• Brief
Spot each line in the records below where the word "resize" occurs, then copy it.

• Stored data entries
□ □ □

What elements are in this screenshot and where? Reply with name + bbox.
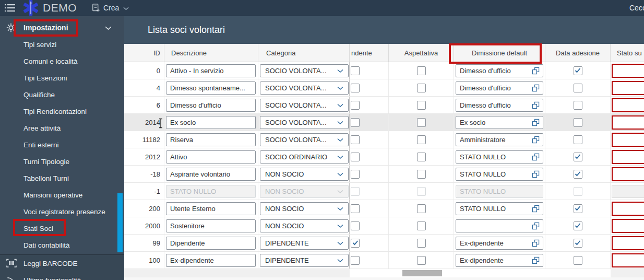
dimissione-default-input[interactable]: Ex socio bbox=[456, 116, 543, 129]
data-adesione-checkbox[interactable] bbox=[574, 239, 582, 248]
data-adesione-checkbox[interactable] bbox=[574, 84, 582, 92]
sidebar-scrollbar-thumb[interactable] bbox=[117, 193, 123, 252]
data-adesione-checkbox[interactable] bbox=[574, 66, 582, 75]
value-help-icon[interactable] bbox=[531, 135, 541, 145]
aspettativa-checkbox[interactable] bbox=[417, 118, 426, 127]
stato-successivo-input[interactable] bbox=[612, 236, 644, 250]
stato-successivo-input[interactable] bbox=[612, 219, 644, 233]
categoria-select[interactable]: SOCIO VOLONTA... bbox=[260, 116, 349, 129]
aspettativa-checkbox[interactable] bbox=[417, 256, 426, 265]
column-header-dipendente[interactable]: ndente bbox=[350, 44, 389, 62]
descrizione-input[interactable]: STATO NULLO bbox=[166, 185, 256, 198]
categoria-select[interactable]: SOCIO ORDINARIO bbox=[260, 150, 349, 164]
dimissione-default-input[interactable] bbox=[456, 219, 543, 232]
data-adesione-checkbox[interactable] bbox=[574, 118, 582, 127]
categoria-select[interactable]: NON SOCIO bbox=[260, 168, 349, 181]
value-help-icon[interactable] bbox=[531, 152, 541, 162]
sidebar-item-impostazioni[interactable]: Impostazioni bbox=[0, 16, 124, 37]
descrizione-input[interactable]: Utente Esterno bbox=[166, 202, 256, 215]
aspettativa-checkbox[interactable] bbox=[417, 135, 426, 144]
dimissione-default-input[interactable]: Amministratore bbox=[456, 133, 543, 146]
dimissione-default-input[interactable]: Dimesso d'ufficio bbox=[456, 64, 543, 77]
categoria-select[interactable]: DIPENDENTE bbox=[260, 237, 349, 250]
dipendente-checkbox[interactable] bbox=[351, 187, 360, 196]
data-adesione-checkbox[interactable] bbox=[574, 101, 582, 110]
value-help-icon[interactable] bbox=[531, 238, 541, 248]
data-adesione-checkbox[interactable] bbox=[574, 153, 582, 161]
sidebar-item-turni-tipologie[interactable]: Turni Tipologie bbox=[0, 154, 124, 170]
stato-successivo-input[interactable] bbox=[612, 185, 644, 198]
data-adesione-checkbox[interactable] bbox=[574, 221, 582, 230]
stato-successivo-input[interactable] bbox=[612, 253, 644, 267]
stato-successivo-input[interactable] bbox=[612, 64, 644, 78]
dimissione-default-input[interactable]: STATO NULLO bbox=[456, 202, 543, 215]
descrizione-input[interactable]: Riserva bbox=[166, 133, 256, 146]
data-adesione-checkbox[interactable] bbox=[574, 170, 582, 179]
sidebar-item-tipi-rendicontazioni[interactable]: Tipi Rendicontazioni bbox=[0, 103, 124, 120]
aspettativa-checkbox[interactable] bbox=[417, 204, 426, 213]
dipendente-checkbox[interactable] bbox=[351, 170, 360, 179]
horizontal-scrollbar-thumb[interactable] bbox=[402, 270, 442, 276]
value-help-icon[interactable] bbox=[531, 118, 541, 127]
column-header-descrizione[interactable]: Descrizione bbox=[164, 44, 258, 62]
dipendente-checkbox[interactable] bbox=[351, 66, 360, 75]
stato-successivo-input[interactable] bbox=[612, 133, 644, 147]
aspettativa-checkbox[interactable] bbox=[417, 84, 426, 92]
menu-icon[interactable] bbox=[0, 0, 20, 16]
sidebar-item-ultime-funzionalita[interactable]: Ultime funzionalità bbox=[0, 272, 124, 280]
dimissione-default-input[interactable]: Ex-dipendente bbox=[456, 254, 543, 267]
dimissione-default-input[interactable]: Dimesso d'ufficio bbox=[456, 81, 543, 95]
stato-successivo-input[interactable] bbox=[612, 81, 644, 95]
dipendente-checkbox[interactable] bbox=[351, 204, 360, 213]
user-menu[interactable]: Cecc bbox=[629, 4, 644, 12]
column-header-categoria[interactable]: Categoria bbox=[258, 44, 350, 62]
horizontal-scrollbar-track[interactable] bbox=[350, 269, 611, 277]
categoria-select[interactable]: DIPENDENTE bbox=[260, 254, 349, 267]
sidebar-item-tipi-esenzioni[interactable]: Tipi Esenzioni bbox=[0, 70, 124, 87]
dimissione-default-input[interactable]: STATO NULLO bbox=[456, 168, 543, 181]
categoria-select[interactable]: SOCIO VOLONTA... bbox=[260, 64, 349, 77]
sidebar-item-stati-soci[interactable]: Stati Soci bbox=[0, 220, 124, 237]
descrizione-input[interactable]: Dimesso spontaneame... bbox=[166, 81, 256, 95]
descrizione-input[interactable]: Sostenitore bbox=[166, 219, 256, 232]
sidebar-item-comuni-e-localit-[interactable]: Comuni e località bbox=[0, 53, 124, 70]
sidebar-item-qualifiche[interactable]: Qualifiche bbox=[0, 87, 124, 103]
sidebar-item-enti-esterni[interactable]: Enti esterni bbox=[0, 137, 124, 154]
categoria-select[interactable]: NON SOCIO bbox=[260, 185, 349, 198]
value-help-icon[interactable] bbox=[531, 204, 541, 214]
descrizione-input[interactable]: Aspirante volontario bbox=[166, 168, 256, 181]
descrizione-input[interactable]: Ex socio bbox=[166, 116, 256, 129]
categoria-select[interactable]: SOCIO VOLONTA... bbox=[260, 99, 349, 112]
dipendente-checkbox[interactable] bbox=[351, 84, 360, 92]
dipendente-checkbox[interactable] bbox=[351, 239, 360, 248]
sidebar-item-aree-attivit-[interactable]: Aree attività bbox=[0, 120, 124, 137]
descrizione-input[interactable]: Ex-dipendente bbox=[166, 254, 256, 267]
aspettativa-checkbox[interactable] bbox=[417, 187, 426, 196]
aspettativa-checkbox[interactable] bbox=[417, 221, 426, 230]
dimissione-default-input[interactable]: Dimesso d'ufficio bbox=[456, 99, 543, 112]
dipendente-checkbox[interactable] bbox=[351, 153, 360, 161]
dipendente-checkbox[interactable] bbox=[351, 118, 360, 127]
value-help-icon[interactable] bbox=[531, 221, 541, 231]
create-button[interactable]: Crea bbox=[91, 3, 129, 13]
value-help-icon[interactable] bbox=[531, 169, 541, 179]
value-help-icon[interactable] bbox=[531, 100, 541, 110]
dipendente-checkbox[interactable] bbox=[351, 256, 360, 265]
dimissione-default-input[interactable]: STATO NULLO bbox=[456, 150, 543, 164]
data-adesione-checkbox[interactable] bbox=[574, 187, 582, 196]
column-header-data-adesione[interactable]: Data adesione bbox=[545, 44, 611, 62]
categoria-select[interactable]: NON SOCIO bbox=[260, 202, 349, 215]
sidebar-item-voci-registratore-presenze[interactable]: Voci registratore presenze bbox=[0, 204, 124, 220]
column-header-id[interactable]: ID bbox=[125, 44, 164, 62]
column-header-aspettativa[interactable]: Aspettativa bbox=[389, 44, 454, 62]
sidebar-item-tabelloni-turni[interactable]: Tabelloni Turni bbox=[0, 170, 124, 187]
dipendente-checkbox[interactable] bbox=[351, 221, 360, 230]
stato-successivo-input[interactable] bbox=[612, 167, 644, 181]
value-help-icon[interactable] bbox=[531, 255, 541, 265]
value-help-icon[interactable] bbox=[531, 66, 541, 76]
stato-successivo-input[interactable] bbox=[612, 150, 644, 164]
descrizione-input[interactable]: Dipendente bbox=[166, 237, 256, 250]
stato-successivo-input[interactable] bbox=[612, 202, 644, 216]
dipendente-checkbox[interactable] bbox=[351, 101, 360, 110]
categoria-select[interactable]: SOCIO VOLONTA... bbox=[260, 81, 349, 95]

□ □ □

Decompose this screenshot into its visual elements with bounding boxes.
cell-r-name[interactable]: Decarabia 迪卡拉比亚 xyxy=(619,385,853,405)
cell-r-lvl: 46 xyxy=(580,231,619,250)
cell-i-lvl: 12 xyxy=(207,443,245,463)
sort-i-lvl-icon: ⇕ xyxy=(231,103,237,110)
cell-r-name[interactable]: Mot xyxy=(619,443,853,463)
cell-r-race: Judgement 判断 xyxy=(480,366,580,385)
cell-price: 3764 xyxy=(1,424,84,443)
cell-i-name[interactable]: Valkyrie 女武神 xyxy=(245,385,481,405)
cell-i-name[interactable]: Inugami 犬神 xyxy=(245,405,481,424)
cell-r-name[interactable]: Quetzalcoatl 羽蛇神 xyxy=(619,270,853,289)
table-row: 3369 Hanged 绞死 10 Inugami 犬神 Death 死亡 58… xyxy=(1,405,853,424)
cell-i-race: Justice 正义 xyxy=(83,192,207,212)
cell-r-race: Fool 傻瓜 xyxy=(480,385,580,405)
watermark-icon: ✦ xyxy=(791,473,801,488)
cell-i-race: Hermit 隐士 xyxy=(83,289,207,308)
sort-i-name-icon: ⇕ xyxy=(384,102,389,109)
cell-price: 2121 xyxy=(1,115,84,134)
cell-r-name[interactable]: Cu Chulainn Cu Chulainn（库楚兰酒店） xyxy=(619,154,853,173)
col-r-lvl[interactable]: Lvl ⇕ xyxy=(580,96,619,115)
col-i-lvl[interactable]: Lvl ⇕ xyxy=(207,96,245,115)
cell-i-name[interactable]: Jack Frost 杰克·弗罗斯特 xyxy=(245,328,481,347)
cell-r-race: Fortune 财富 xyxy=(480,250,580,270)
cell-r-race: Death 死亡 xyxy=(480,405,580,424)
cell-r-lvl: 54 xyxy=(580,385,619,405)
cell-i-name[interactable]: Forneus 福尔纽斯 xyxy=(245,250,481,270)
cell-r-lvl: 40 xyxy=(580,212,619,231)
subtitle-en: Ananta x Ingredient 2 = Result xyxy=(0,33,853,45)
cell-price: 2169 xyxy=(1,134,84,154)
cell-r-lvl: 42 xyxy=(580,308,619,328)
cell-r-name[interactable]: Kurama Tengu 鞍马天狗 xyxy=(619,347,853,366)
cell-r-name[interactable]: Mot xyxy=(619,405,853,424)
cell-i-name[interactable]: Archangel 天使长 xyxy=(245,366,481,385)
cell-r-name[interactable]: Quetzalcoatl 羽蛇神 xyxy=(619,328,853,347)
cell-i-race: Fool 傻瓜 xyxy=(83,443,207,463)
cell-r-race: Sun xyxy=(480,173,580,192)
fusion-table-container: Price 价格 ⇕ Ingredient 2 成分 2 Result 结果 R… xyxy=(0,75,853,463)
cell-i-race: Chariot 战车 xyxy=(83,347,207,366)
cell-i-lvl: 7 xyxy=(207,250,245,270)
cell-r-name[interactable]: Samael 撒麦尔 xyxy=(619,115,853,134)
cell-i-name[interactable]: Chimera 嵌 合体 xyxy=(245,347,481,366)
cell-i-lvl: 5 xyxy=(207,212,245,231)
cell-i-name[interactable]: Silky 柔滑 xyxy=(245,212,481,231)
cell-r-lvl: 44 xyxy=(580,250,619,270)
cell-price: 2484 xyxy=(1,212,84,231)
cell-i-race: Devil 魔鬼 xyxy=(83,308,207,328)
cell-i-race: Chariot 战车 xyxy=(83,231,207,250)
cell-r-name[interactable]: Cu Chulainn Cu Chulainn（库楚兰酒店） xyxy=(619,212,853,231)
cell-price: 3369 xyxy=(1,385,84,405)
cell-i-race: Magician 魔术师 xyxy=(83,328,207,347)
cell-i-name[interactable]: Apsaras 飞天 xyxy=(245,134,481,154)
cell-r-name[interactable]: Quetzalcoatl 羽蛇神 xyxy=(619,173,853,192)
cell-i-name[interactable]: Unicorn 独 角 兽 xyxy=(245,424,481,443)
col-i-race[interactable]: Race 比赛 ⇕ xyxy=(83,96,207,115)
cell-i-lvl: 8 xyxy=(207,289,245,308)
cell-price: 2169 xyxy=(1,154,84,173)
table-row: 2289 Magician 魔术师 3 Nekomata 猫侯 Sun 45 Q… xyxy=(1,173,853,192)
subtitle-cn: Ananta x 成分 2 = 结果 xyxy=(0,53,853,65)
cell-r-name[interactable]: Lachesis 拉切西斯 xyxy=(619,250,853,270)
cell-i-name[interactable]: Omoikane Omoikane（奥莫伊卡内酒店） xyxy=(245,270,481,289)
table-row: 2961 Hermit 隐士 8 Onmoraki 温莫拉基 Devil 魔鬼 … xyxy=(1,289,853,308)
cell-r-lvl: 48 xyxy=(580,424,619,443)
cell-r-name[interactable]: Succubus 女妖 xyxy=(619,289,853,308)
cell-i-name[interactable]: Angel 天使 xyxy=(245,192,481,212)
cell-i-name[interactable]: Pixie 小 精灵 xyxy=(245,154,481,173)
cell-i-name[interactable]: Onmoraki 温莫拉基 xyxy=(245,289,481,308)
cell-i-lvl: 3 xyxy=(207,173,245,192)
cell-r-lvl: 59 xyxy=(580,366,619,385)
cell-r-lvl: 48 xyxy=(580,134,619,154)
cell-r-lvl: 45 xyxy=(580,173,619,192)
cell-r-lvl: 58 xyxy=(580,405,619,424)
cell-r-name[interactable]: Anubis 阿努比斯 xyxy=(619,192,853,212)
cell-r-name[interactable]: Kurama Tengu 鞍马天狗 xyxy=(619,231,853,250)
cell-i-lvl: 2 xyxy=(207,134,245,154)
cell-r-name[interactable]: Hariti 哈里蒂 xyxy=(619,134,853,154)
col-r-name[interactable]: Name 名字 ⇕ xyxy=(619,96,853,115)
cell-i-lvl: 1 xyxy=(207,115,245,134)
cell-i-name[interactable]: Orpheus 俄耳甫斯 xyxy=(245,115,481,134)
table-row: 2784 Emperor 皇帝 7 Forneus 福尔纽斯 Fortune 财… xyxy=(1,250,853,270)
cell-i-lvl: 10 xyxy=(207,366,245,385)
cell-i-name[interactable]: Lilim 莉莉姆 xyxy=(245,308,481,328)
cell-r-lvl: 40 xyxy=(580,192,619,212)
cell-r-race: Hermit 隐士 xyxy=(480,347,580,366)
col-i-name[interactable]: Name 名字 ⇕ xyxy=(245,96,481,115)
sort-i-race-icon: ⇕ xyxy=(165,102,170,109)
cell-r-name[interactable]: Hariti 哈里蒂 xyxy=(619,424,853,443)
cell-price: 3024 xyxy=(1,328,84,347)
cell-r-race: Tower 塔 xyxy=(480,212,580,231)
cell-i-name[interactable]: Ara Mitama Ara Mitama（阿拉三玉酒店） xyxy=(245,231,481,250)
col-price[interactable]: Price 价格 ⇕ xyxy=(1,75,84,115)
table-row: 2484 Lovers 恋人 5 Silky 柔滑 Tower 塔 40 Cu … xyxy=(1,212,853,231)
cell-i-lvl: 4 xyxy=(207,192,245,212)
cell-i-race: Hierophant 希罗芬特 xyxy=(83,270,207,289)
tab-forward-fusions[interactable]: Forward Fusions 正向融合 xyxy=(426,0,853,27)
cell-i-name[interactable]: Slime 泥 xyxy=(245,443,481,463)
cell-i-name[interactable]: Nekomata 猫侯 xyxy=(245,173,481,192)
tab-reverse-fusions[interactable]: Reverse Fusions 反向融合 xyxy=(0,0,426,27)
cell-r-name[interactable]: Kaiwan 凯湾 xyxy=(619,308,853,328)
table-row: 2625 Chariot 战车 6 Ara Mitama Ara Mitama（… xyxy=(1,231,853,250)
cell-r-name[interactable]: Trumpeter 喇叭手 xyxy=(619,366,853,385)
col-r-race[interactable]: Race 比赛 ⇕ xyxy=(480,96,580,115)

□ □ □

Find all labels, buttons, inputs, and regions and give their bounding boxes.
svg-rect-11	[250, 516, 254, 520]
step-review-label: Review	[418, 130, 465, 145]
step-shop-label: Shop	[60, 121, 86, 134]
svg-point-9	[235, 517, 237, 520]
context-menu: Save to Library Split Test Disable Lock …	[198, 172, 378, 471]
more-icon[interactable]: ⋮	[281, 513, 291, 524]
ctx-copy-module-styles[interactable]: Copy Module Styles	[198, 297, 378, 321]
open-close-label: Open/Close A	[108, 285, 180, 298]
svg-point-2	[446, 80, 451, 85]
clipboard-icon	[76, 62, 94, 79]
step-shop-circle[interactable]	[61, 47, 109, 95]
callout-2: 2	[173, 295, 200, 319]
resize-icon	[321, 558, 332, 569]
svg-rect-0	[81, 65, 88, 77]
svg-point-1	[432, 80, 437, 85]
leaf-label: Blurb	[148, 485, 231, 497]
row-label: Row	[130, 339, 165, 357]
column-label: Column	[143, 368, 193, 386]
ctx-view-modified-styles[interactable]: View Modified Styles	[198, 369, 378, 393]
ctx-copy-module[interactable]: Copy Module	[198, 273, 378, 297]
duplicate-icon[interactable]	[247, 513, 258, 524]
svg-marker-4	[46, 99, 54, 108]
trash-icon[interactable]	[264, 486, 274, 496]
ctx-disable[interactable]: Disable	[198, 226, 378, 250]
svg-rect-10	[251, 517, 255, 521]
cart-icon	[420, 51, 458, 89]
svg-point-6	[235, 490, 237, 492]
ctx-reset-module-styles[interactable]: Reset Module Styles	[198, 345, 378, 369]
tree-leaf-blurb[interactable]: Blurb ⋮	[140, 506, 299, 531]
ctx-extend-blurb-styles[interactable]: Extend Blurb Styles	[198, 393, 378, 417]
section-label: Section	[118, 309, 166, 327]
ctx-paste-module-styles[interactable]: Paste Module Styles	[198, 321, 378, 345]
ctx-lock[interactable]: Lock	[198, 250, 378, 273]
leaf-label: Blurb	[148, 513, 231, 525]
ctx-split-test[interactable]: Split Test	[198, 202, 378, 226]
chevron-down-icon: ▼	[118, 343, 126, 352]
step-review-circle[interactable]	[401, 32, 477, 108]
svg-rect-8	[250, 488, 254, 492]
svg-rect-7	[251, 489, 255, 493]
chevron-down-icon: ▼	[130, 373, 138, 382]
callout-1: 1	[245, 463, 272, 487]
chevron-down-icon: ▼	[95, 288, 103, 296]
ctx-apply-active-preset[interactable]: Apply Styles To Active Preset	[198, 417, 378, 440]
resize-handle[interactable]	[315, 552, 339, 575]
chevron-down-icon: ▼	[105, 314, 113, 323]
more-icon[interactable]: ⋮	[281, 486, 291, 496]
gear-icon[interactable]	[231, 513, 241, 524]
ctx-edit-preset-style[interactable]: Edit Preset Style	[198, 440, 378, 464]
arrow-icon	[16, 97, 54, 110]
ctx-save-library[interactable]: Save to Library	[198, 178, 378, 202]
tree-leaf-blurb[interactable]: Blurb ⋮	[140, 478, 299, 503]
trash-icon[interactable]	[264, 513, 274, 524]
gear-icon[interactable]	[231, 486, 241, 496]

□ □ □

• Exercise result
resize-icon	[321, 558, 332, 569]
resize-handle[interactable]	[315, 552, 339, 575]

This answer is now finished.